Copy each line of the listing below exactly.

Source material
-- -- --

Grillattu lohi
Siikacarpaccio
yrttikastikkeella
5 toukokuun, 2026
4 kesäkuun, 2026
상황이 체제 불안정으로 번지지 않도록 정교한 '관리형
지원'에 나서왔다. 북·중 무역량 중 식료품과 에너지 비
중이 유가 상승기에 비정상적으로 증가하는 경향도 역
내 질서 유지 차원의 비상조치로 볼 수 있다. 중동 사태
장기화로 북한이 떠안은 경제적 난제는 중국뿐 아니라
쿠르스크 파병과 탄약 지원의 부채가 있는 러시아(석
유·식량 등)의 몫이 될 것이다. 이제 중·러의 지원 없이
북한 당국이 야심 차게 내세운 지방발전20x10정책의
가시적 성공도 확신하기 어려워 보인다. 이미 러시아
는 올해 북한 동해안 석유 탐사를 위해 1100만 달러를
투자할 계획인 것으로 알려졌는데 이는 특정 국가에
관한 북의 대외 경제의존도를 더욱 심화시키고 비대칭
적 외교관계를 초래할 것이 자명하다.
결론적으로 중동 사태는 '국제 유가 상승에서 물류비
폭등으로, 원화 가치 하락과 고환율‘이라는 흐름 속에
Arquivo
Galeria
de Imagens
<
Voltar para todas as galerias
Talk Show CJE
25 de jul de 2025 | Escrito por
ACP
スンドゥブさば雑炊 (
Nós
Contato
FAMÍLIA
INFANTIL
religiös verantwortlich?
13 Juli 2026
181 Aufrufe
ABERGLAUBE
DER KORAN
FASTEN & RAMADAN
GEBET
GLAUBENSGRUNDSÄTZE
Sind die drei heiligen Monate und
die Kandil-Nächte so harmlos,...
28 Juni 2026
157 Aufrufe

-- -- --

Problem solution
Grillattu lohi
Siikacarpaccio
yrttikastikkeella
5 toukokuun, 2026
4 kesäkuun, 2026
상황이 체제 불안정으로 번지지 않도록 정교한 '관리형
지원'에 나서왔다. 북·중 무역량 중 식료품과 에너지 비
중이 유가 상승기에 비정상적으로 증가하는 경향도 역
내 질서 유지 차원의 비상조치로 볼 수 있다. 중동 사태
장기화로 북한이 떠안은 경제적 난제는 중국뿐 아니라
쿠르스크 파병과 탄약 지원의 부채가 있는 러시아(석
유·식량 등)의 몫이 될 것이다. 이제 중·러의 지원 없이
북한 당국이 야심 차게 내세운 지방발전20x10정책의
가시적 성공도 확신하기 어려워 보인다. 이미 러시아
는 올해 북한 동해안 석유 탐사를 위해 1100만 달러를
투자할 계획인 것으로 알려졌는데 이는 특정 국가에
관한 북의 대외 경제의존도를 더욱 심화시키고 비대칭
적 외교관계를 초래할 것이 자명하다.
결론적으로 중동 사태는 '국제 유가 상승에서 물류비
폭등으로, 원화 가치 하락과 고환율‘이라는 흐름 속에
Arquivo
Galeria
de Imagens
<
Voltar para todas as galerias
Talk Show CJE
25 de jul de 2025 | Escrito por
ACP
スンドゥブさば雑炊 (
Nós
Contato
FAMÍLIA
INFANTIL
religiös verantwortlich?
13 Juli 2026
181 Aufrufe
ABERGLAUBE
DER KORAN
FASTEN & RAMADAN
GEBET
GLAUBENSGRUNDSÄTZE
Sind die drei heiligen Monate und
die Kandil-Nächte so harmlos,...
28 Juni 2026
157 Aufrufe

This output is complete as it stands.